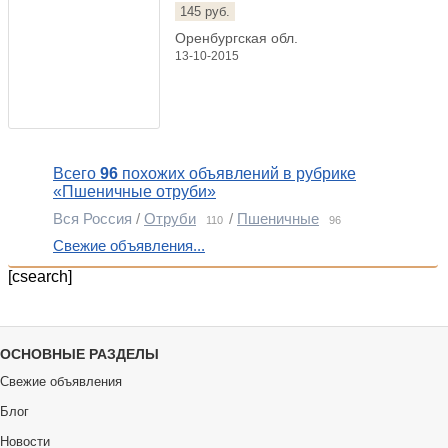
145 руб.
Оренбургская обл.
13-10-2015
Всего
96
похожих объявлений в рубрике
«Пшеничные отруби»
Вся Россия
/
Отруби
/
Пшеничные
110
96
Свежие объявления...
[csearch]
ОСНОВНЫЕ РАЗДЕЛЫ
Свежие объявления
Блог
Новости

PROBLEM TO SOLVE:
Print every entry above again, exactly as written. Leave the images out.

ANSWER TO THIS PROBLEM:
145 руб.
Оренбургская обл.
13-10-2015
Всего
96
похожих объявлений в рубрике
«Пшеничные отруби»
Вся Россия
/
Отруби
/
Пшеничные
110
96
Свежие объявления...
[csearch]
ОСНОВНЫЕ РАЗДЕЛЫ
Свежие объявления
Блог
Новости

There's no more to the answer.